Fast RGB => YUV conversion in OpenCL

Tags:

I know the following formula can be used to convert RGB images to YUV images. In the following formula, R, G, B, Y, U, V are all 8-bit unsigned integers, and intermediate values are 16-bit unsigned integers.

Y = ( (  66 * R + 129 * G +  25 * B + 128) >> 8) +  16  
U = ( ( -38 * R -  74 * G + 112 * B + 128) >> 8) + 128  
V = ( ( 112 * R -  94 * G -  18 * B + 128) >> 8) + 128

But when the formula is used in OpenCL it's a different story.
1. 8-bit memory write access is an optional extension, which means some OpenCL implementations may not support it.
2. even the above extension is supported, it's deadly slow compared with 32-bit write access.

In order to get better performance, every 4 pixels will be processed at the same time, so the input is 12 8-bit integers and the output is 3 32-bit unsigned integers(the first one stands for 4 Y samples, the second one stands for 4 U samples, the last one stands for 4 V samples).

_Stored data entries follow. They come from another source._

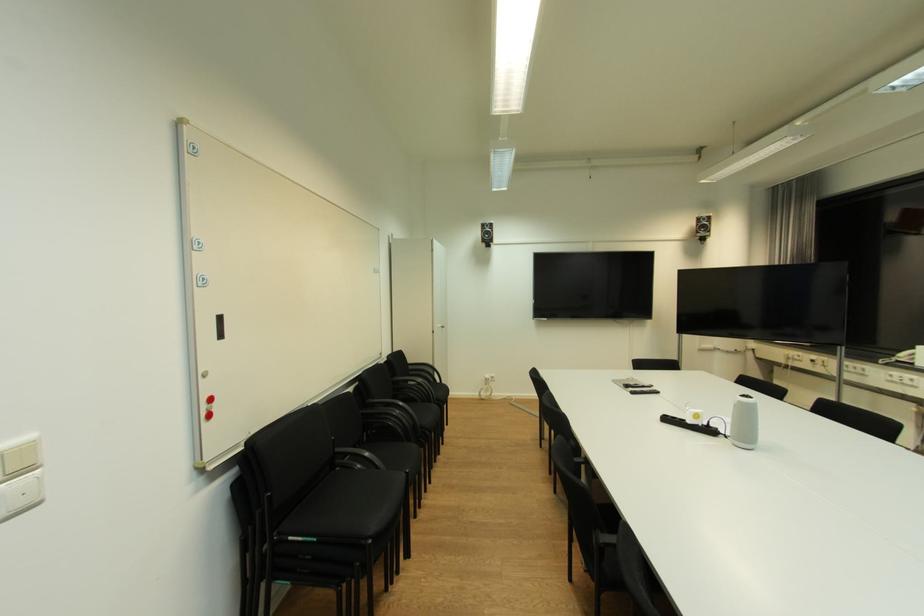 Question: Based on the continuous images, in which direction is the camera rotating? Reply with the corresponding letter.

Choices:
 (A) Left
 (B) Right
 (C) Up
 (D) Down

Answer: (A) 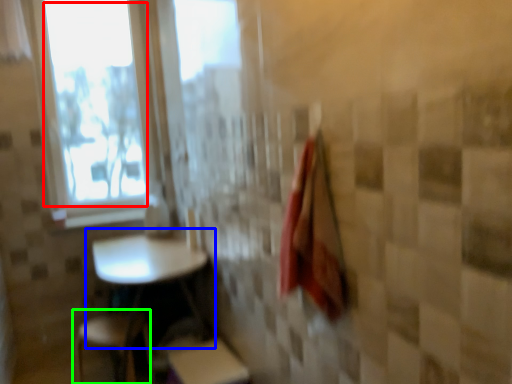 Question: Which object is the farthest from window screen (highlighted by a red box)? Choose among these: table (highlighted by a blue box) or step stool (highlighted by a green box).

Choices:
 (A) table
 (B) step stool

Answer: (B) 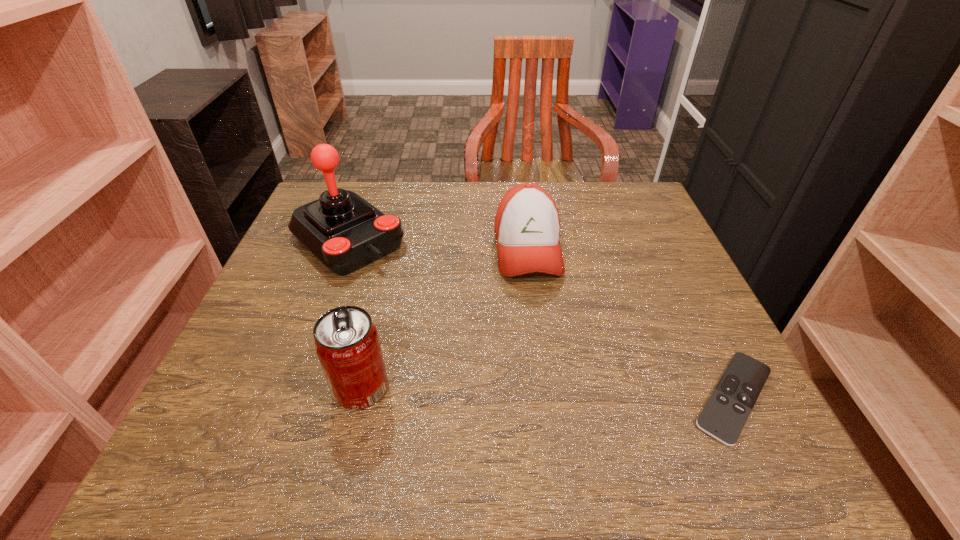 You are a GUI agent. You are given a task and a screenshot of the screen. Output one action in this format:
    pyautogui.click(x=<x>, y=<y>)
    Task: Click on the pop soda
    The image size is (960, 540).
    Given the screenshot: What is the action you would take?
    pyautogui.click(x=346, y=341)

Where is `remote control`? remote control is located at coordinates (723, 417).

Locate an element on the screen. the shortest object is located at coordinates click(723, 417).

The width and height of the screenshot is (960, 540). I want to click on the third object from left to right, so click(x=527, y=226).

Where is `baseball cap`? baseball cap is located at coordinates (527, 226).

Locate an element on the screen. joystick is located at coordinates (345, 232).

Locate an element on the screen. This screenshot has width=960, height=540. free location located on the left of the pop soda is located at coordinates (228, 388).

Identify the location of free space located 0.210m on the left of the shortest object. (561, 397).

Image resolution: width=960 pixels, height=540 pixels. I want to click on free location located on the front-facing side of the baseball cap, so click(555, 401).

At what (x,y) coordinates should I click in order to perform the action: click on vacant space located on the front-facing side of the baseball cap. Please return your answer as a coordinate pair (x, y). The height and width of the screenshot is (540, 960). Looking at the image, I should click on (554, 396). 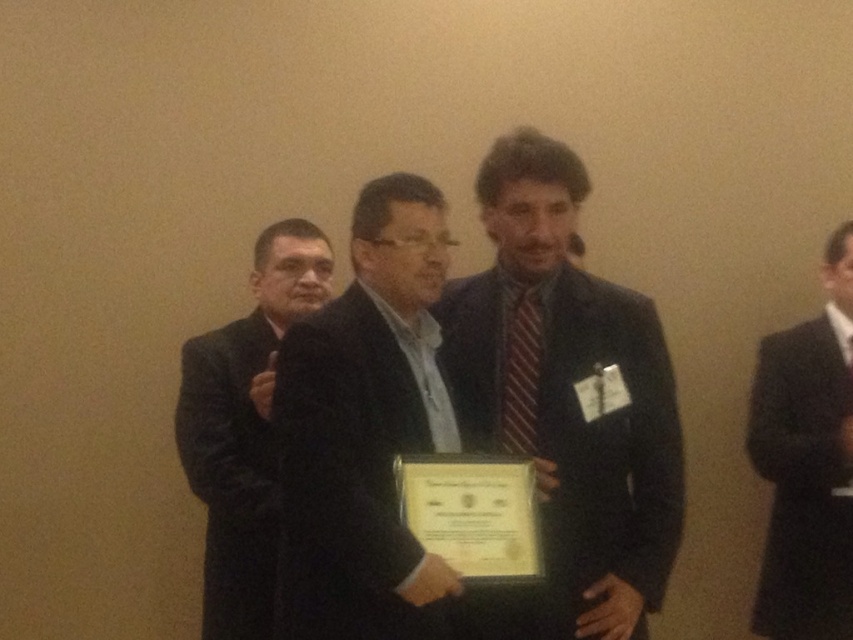 Does dark suit at center have a smaller size compared to black matte suit at center?

Incorrect, dark suit at center is not smaller in size than black matte suit at center.

Does dark suit at center have a lesser height compared to black matte suit at center?

No.

This screenshot has height=640, width=853. Identify the location of dark suit at center. (564, 404).

Identify the location of dark suit at center. (564, 404).

Does point (567, 387) come in front of point (523, 372)?

Yes, it is.

Between dark suit at center and striped fabric tie at center, which one is positioned higher?

Positioned higher is striped fabric tie at center.

You are a GUI agent. You are given a task and a screenshot of the screen. Output one action in this format:
    pyautogui.click(x=<x>, y=<y>)
    Task: Click on the dark suit at center
    The image size is (853, 640).
    Given the screenshot: What is the action you would take?
    pyautogui.click(x=564, y=404)

This screenshot has height=640, width=853. Identify the location of dark suit at center. (564, 404).

Is black matte suit at left positioned at the back of striped fabric tie at center?

That is True.

Does point (271, 440) come in front of point (511, 440)?

No, it is behind (511, 440).

Where is `black matte suit at left`? This screenshot has width=853, height=640. black matte suit at left is located at coordinates (244, 428). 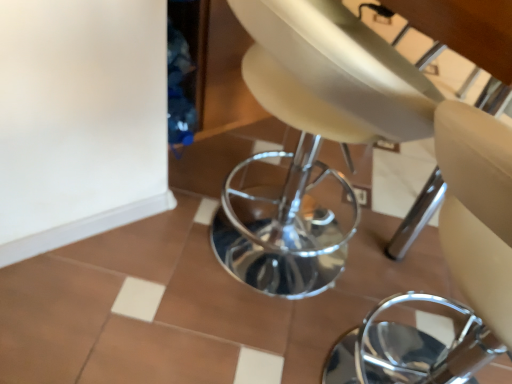 Question: Does beige leather chair at center have a greater width compared to white glossy tile at lower left?

Choices:
 (A) yes
 (B) no

Answer: (A)

Question: Is white glossy tile at lower left at the back of beige leather chair at center?

Choices:
 (A) no
 (B) yes

Answer: (A)

Question: Does beige leather chair at center appear on the right side of white glossy tile at lower left?

Choices:
 (A) yes
 (B) no

Answer: (A)

Question: Is beige leather chair at center to the left of white glossy tile at lower left from the viewer's perspective?

Choices:
 (A) yes
 (B) no

Answer: (B)

Question: Considering the relative sizes of beige leather chair at center and white glossy tile at lower left in the image provided, is beige leather chair at center shorter than white glossy tile at lower left?

Choices:
 (A) yes
 (B) no

Answer: (B)

Question: From the image's perspective, is white glossy tile at lower left above or below beige leather chair at center?

Choices:
 (A) below
 (B) above

Answer: (B)

Question: In terms of height, does white glossy tile at lower left look taller or shorter compared to beige leather chair at center?

Choices:
 (A) short
 (B) tall

Answer: (A)

Question: From a real-world perspective, relative to beige leather chair at center, is white glossy tile at lower left vertically above or below?

Choices:
 (A) below
 (B) above

Answer: (A)

Question: Is white glossy tile at lower left spatially inside beige leather chair at center, or outside of it?

Choices:
 (A) inside
 (B) outside

Answer: (B)

Question: Is point (182, 228) closer or farther from the camera than point (416, 79)?

Choices:
 (A) farther
 (B) closer

Answer: (A)

Question: Looking at the image, does white glossy tile at lower left seem bigger or smaller compared to beige leather swivel chair at center?

Choices:
 (A) big
 (B) small

Answer: (B)

Question: From the image's perspective, relative to beige leather swivel chair at center, is white glossy tile at lower left above or below?

Choices:
 (A) above
 (B) below

Answer: (B)

Question: Considering the positions of white glossy tile at lower left and beige leather swivel chair at center in the image, is white glossy tile at lower left taller or shorter than beige leather swivel chair at center?

Choices:
 (A) short
 (B) tall

Answer: (A)

Question: Is beige leather chair at center to the left or to the right of white glossy tile at lower left in the image?

Choices:
 (A) left
 (B) right

Answer: (B)

Question: Considering the positions of beige leather chair at center and white glossy tile at lower left in the image, is beige leather chair at center wider or thinner than white glossy tile at lower left?

Choices:
 (A) wide
 (B) thin

Answer: (A) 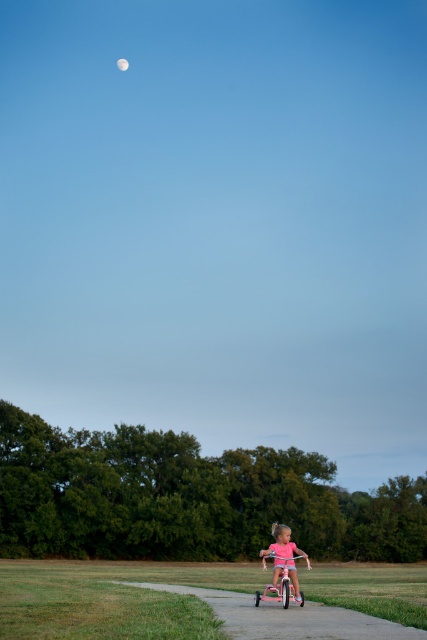 You are standing on the paved pathway in the scene and want to walk towards the moon in the sky. Which point, point (234, 612) or point (278, 561), is closer to you as you start walking?

Point (234, 612) is closer to the viewer than point (278, 561).

You are standing at the point with coordinates [283,557]. Looking around, you see the pink matte tricycle at center. What object is located at your current position?

The pink matte tricycle at center is located at the point with coordinates [283,557].

You are a photographer trying to capture the pink rubber pavement at lower center and the silvery reflective moon at upper center in the same frame. Which object should you focus on first to ensure both are in the frame?

The pink rubber pavement at lower center is bigger than the silvery reflective moon at upper center, so you should focus on the pink rubber pavement at lower center first to ensure both are in the frame. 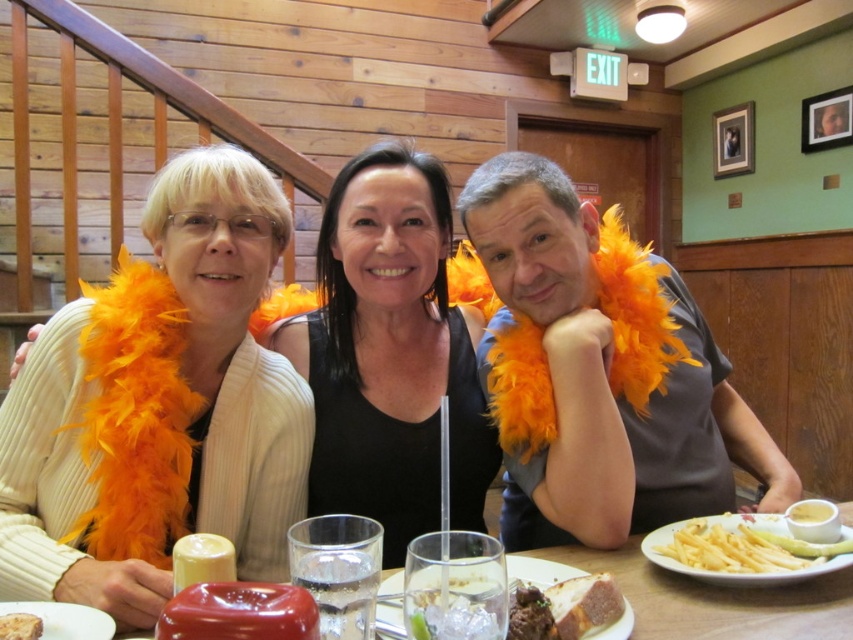 At what (x,y) coordinates should I click in order to perform the action: click on matte orange feather boa at left. Please return your answer as a coordinate pair (x, y). The image size is (853, 640). Looking at the image, I should click on (233, 352).

Can you confirm if matte orange feather boa at left is positioned to the left of golden brown crusty bread at lower center?

Yes, matte orange feather boa at left is to the left of golden brown crusty bread at lower center.

Find the location of a particular element. matte orange feather boa at left is located at coordinates (233, 352).

Is matte orange feather boa at left to the right of yellow crispy fries at lower right from the viewer's perspective?

Incorrect, matte orange feather boa at left is not on the right side of yellow crispy fries at lower right.

Is point (202, 381) farther from viewer compared to point (743, 525)?

That is True.

Who is more distant from viewer, (279, 212) or (671, 548)?

Positioned behind is point (279, 212).

This screenshot has height=640, width=853. I want to click on matte orange feather boa at left, so click(233, 352).

Can you confirm if matte orange feather boa at left is taller than matte red plate at lower left?

Correct, matte orange feather boa at left is much taller as matte red plate at lower left.

Does matte orange feather boa at left appear over matte red plate at lower left?

Correct, matte orange feather boa at left is located above matte red plate at lower left.

Is point (213, 212) behind point (99, 628)?

Yes.

Where is `matte orange feather boa at left`? matte orange feather boa at left is located at coordinates (233, 352).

My question is how to get these 3 32-bit integers directly from the 12 8-bit integers? Is there a formula to get these 3 32-bit integers, or I just need to use the old formula to get 12 8-bit integer results(4 Y, 4 U, 4 V) and construct the 3 32-bit integers with bit-wise operation?

697

asked Feb 12 '11 17:02

user416983

2 Answers

Even though this question was asked 2 years ago, i think some working code would help here. In terms of the initial concerns about bad performance when directly accessing 8-bit values, it's better to perform 32-bit direct access when possible.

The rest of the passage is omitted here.